▶ What you have to do
Your answer must be an exact copy of all the entries.
***** Information supplied *****
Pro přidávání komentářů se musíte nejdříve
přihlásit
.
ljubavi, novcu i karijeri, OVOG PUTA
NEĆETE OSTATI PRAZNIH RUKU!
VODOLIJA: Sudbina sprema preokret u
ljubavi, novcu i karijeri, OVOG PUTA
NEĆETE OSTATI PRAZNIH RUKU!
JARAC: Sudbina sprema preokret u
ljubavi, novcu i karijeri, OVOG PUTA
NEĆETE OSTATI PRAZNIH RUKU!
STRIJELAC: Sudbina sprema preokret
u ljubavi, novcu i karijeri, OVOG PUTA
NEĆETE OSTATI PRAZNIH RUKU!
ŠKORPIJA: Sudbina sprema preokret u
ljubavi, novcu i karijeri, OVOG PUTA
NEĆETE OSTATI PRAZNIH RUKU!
*****
▶ Result of this task
Pro přidávání komentářů se musíte nejdříve
přihlásit
.
ljubavi, novcu i karijeri, OVOG PUTA
NEĆETE OSTATI PRAZNIH RUKU!
VODOLIJA: Sudbina sprema preokret u
ljubavi, novcu i karijeri, OVOG PUTA
NEĆETE OSTATI PRAZNIH RUKU!
JARAC: Sudbina sprema preokret u
ljubavi, novcu i karijeri, OVOG PUTA
NEĆETE OSTATI PRAZNIH RUKU!
STRIJELAC: Sudbina sprema preokret
u ljubavi, novcu i karijeri, OVOG PUTA
NEĆETE OSTATI PRAZNIH RUKU!
ŠKORPIJA: Sudbina sprema preokret u
ljubavi, novcu i karijeri, OVOG PUTA
NEĆETE OSTATI PRAZNIH RUKU!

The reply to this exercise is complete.